**TASK REQUIREMENTS**
Give back exactly the lines of the material below that start at the line containing "agencias gubernamentales y" and end at the line containing "Atrium Office Center", and no others.

### TASK MATERIAL ###

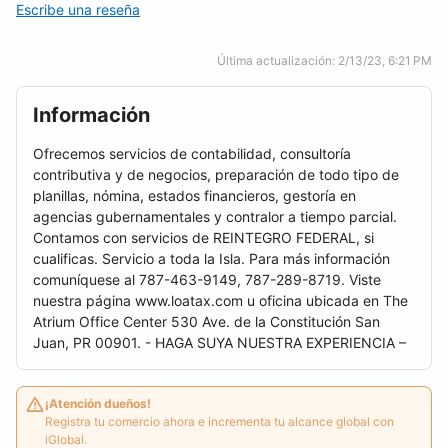
Escribe una reseña
Última actualización: 2/13/23, 6:21 PM
Información
Ofrecemos servicios de contabilidad, consultoría
contributiva y de negocios, preparación de todo tipo de
planillas, nómina, estados financieros, gestoría en
agencias gubernamentales y contralor a tiempo parcial.
Contamos con servicios de REINTEGRO FEDERAL, si
cualificas. Servicio a toda la Isla. Para más información
comuníquese al 787-463-9149, 787-289-8719. Viste
nuestra página www.loatax.com u oficina ubicada en The
Atrium Office Center 530 Ave. de la Constitución San
Juan, PR 00901. - HAGA SUYA NUESTRA EXPERIENCIA –
¡Atención dueños!
Registra tu comercio ahora e incrementa tu alcance global con
iGlobal.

###

**SOLVED EXERCISE**
agencias gubernamentales y contralor a tiempo parcial.
Contamos con servicios de REINTEGRO FEDERAL, si
cualificas. Servicio a toda la Isla. Para más información
comuníquese al 787-463-9149, 787-289-8719. Viste
nuestra página www.loatax.com u oficina ubicada en The
Atrium Office Center 530 Ave. de la Constitución San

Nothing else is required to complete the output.